Oktober 2021 |
211011 |
ENERGIE-CHRONIK |
Das sogenannte Achmea-Urteil des Europäischen Gerichtshofs (EuGH) gilt auch für Schweden, das nicht zu den 22 EU-Staaten gehört, die im Januar 2019 als Konsequenz aus dieser Entscheidung den Vorrang des Unionsrechts vor bilateralen Investitionsschutzverträgen zwischen den EU-Mitgliedsstaaten ausdrücklich unterstrichen haben (190107). Dies verdeutlichten die Luxemburger Richter am 26. Oktober mit einem weiteren Urteil. Es betrifft zwar kein Schiedsverfahren auf Grundlage der Energie-Charta, aber ein ähnliches Verfahren vor der Stockholmer Handelskammer, das ebenfalls gegen den Vorrang des EU-Rechts verstieß.
Geklagt hatte Polen, dessen Bankenaufsicht der in Luxemburg angesiedelten Gesellschaft PL Holdings im Jahr 2013 das mit deren Anteilen an einer polnischen Bank verbundene Stimmrecht entzogen und die Anteile zwangsweise veräußert hatte. Die Gesellschaft hatte daraufhin ein Schiedsverfahren bei der Stockholmer Handelskammer beantragt, die in dem 1987 unterzeichneten Investitionsschutzabkommen zwischen Belgien/Luxemburg und Polen als Schiedsgericht benannt wird. Das Stockholmer Schiedsgericht gab der Klage statt und verurteilte Polen zu Schadenersatz. Die schwedische Ziviljustiz bestätigte zunächst die Rechtskraft dieses Schiedsspruchs, wobei sie zwar von der Ungültigkeit der Schiedsklausel in dem Investitionsschutzabkommen ausging, zugleich aber die Ansicht vertrat, dass diese Ungültigkeit einen Mitgliedsstaat und einen Investor nicht daran hindere, später "ad hoc" eine derartige Schiedsvereinbarung abzuschließen. Der Oberste Gerichtshof Schwedens sah das indessen anders und legte den Fall dem EuGH zur Prüfung vor.

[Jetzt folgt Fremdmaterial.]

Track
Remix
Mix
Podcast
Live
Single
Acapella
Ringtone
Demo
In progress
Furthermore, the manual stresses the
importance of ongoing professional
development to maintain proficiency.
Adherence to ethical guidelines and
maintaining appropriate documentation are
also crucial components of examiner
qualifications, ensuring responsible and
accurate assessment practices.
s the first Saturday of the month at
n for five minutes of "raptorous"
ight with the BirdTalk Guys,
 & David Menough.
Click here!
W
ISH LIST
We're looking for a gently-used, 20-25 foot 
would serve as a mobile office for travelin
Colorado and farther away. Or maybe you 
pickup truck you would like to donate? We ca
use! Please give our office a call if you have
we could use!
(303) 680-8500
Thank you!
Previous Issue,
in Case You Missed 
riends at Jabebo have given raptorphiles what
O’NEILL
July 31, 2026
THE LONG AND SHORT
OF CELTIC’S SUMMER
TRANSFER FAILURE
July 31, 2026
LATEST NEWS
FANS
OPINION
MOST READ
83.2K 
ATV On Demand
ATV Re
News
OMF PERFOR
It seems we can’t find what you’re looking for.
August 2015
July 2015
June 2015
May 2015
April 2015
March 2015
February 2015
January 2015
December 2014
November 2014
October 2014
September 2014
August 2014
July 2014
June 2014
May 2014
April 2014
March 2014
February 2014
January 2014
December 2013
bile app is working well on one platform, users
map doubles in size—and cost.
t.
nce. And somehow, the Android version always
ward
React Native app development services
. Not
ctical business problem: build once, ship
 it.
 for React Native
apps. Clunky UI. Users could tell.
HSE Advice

Aufgrund der nun ergangenen Entscheidung muss die schwedische Justiz den Fall neu verhandeln und letztendlich zugunsten Polens entscheiden. Die Luxemburger Richter bekräftigten, dass das Unionsrecht einem Mitgliedsstaat den Abschluss einer solchen Schiedsvereinbarung verbietet. Es sei auch nicht zulässig, dieses Verbot durch eine "ad hoc" abgeschlossene Vereinbarung zu umgehen. Die nationalen Gerichte seien deshalb verpflichtet, einen derart zustande gekommenen Schiedsspruch aufzuheben.